If it is the first time using CDK to deploy to an AWS environment (An AWS environment is a combination of an AWS account and Region), please run the following:

cdk bootstrap aws://CDK_DEPLOY_ACCOUNT/CDK_DEPLOY_REGION

You will need a cloud configuration file to run the benchmarks. You can edit the provided sample cloud config files, or use the CLI tool to generate the cloud config files locally.

For multimodal:

agbench generate-cloud-config --module multimodal --cdk-deploy-account <AWS_ACCOUNT_ID> --cdk-deploy-region <AWS_ACCOUNT_REGION> --prefix <PREFIX> --metrics-bucket <METRICS_BUCKET> --git-uri-branch <GIT_URI#BRANCH> --dataset-names DATASET_1,DATASET_2 --presets <PRESET_1>,<PRESET_2> --time-limit <TIME_LIMIT_1>,<TIME_LIMIT_2> --hyperparameters "key_1:value_1,key_2:value_2;key_1:value_3,key_2:value_4"

For tabular:

agbench generate-cloud-config --module tabular --cdk-deploy-account <AWS_ACCOUNT_ID> --cdk-deploy-region <AWS_ACCOUNT_REGION> --prefix <PREFIX> --metrics-bucket <METRICS_BUCKET> --framework <FRAMEWORK>:<LABEL> --amlb-benchmark <BENCHMARK1>,<BENCHMARK2> --amlb-task "BENCHMARK1:DATASET1,DATASET2;BENCHMARK2:DATASET3" --amlb-constraint <CONSTRAINT>

For more details, you can run

agbench generate-cloud-config --help

After having the configuration file ready, use the command below to initiate benchmark runs on cloud:

agbench run /path/to/cloud_config_file

This command automatically sets up an AWS Batch environment using instance specifications defined in the cloud_config_file. It also creates a lambda function named with your chosen LAMBDA_FUNCTION_NAME. This lambda function is automatically invoked with the cloud config file you provided, submitting multiple AWS Batch jobs to the job queue (named with the PREFIX you provided).
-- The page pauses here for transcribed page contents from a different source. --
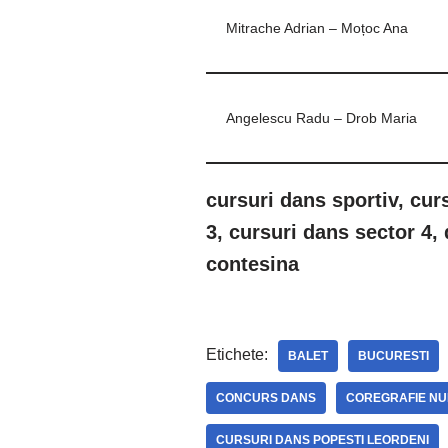
Mitrache Adrian – Moțoc Ana
Angelescu Radu – Drob Maria
cursuri dans sportiv, cur
3, cursuri dans sector 4, 
contesina
Etichete:
BALET
BUCURESTI
CONCURS DANS
COREGRAFIE NU
CURSURI DANS POPESTI LEORDENI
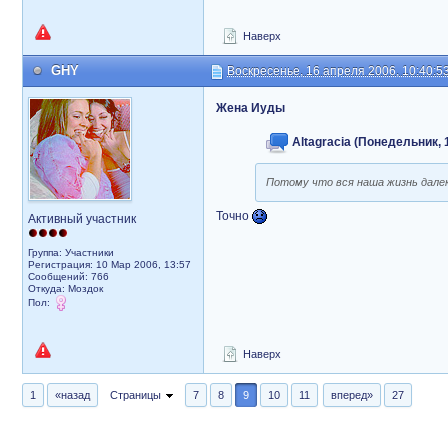
Наверх
GHY
Воскресенье, 16 апреля 2006, 10:40:5
Жена Иуды
Altagracia (Понедельник, 
Потому что вся наша жизнь дале
Точно
Активный участник
Группа: Участники
Регистрация: 10 Мар 2006, 13:57
Сообщений: 766
Откуда: Моздок
Пол:
Наверх
1
«назад
Страницы
7
8
9
10
11
вперед»
27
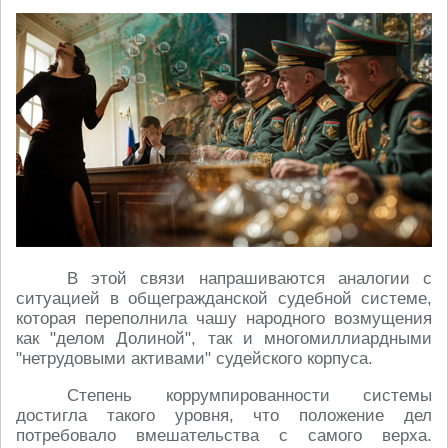
В этой связи напрашиваются аналогии с
ситуацией в общегражданской судебной системе,
которая переполнила чашу народного возмущения
как "делом Долиной", так и многомиллиардными
"нетрудовыми активами" судейского корпуса.
Степень коррумпированности системы
достигла такого уровня, что положение дел
потребовало вмешательства с самого верха.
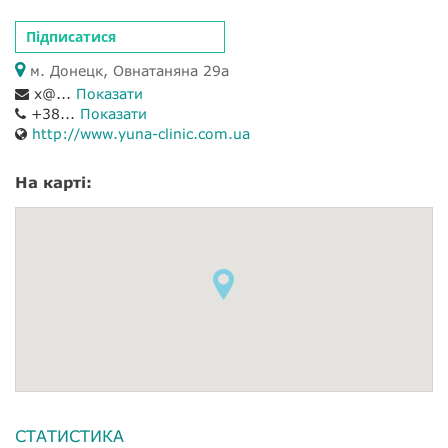
Підписатися
м. Донецк, Овнатаняна 29а
x@...
Показати
+38...
Показати
http://www.yuna-clinic.com.ua
На карті:
СТАТИСТИКА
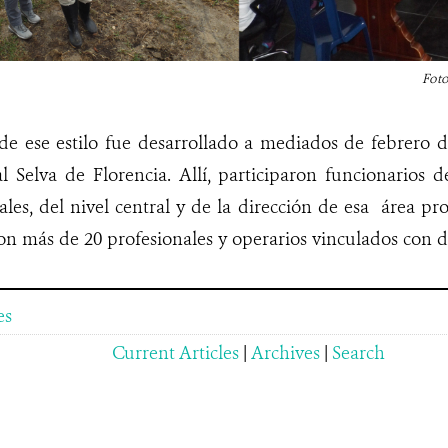
Fot
 de ese estilo fue desarrollado a mediados de febrero 
 Selva de Florencia. Allí, participaron funcionarios de 
es, del nivel central y de la dirección de esa área pr
on más de 20 profesionales y operarios vinculados con di
es
Current Articles
|
Archives
|
Search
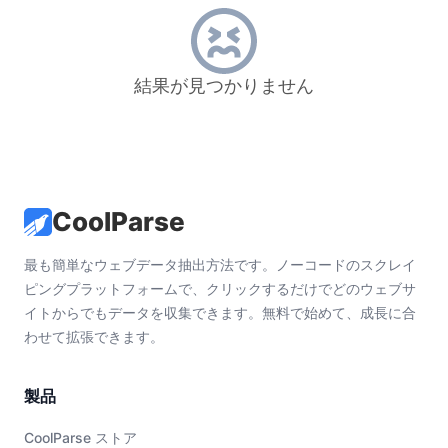
結果が見つかりません
CoolParse
最も簡単なウェブデータ抽出方法です。ノーコードのスクレイ
ピングプラットフォームで、クリックするだけでどのウェブサ
イトからでもデータを収集できます。無料で始めて、成長に合
わせて拡張できます。
製品
CoolParse ストア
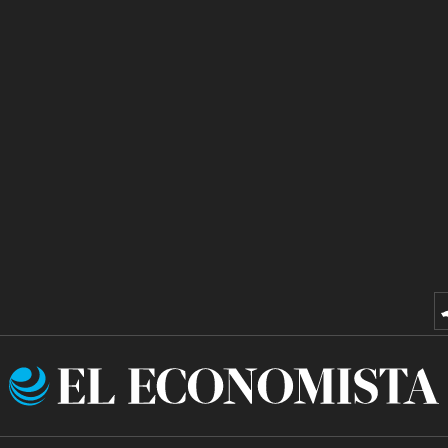
El
Economista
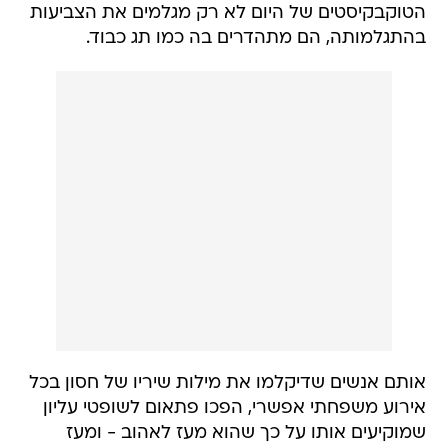
הטוקבקיסטים של היום לא רק מגלמים את הצביעות
בהתגלמותה, הם מתהדרים בה כמו תג כבוד.
אותם אנשים שדיקלמו את מילות שיריו של חסון בכל
אירוע משפחתי אפשרי, הפכו פתאום לשופטי עליון
שמוקיעים אותו על כך שהוא מעז לאהוב - ומעז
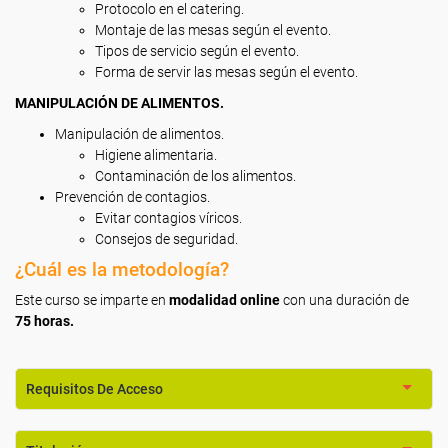
Protocolo en el catering.
Montaje de las mesas según el evento.
Tipos de servicio según el evento.
Forma de servir las mesas según el evento.
MANIPULACIÓN DE ALIMENTOS.
Manipulación de alimentos.
Higiene alimentaria.
Contaminación de los alimentos.
Prevención de contagios.
Evitar contagios víricos.
Consejos de seguridad.
¿Cuál es la metodología?
Este curso se imparte en
modalidad online
con una duración de
75 horas.
Requisitos De Acceso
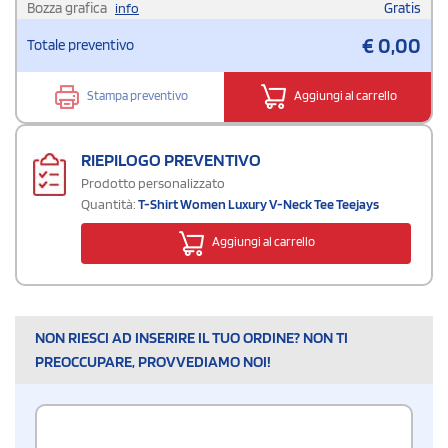
Bozza grafica
Gratis
info
€
0,00
Totale preventivo
Stampa preventivo
Aggiungi al carrello
RIEPILOGO PREVENTIVO
Prodotto personalizzato
Quantità:
T-Shirt Women Luxury V-Neck Tee Teejays
Aggiungi al carrello
NON RIESCI AD INSERIRE IL TUO ORDINE? NON TI
PREOCCUPARE, PROVVEDIAMO NOI!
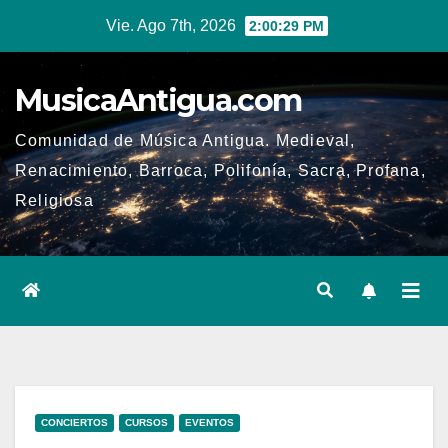
Ir
Vie. Ago 7th, 2026
2:00:29 PM
al
contenido
MusicaAntigua.com
Comunidad de Música Antigua. Medieval,
Renacimiento, Barroca, Polifonía, Sacra, Profana,
Religiosa
CONCIERTOS
CURSOS
EVENTOS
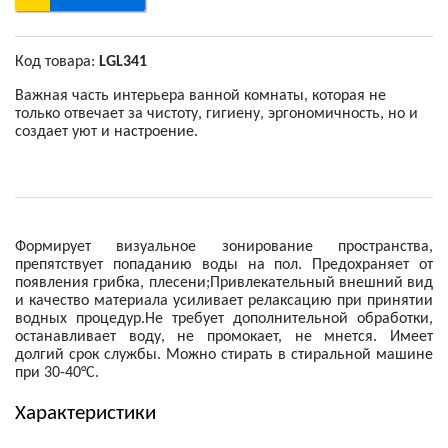
Код товара:
LGL341
Важная часть интерьера ванной комнаты, которая не
только отвечает за чистоту, гигиену, эргономичность, но и
создает уют и настроение.
Формирует визуальное зонирование пространства,
препятствует попаданию воды на пол. Предохраняет от
появления грибка, плесени;Привлекательный внешний вид
и качество материала усиливает релаксацию при принятии
водных процедур.Не требует дополнительной обработки,
останавливает воду, не промокает, не мнется. Имеет
долгий срок службы. Можно стирать в стиральной машине
при 30-40°С.
Характеристики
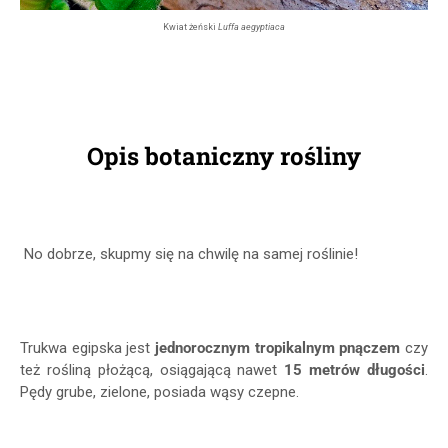
Kwiat żeński
Luffa aegyptiaca
Opis botaniczny rośliny
No dobrze, skupmy się na chwilę na samej roślinie!
Trukwa egipska jest
jednorocznym tropikalnym pnączem
czy
też rośliną płożącą, osiągającą nawet
15 metrów długości
.
Pędy grube, zielone, posiada wąsy czepne.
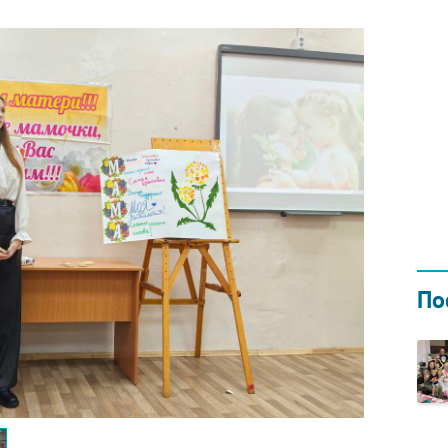
Н ГОДОМ
И
02.0
По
In order for the Lambda function to submit multiple jobs simultaneously, you need to specify a list of values for each module-specific key. Each combination of configurations is saved and uploaded to your specified METRICS_BUCKET in S3, stored under S3://{METRICS_BUCKET}/configs/{BENCHMARK_NAME}_{timestamp}/{BENCHMARK_NAME}_split_{UID}.yaml. Here, UID is a unique ID assigned to the split.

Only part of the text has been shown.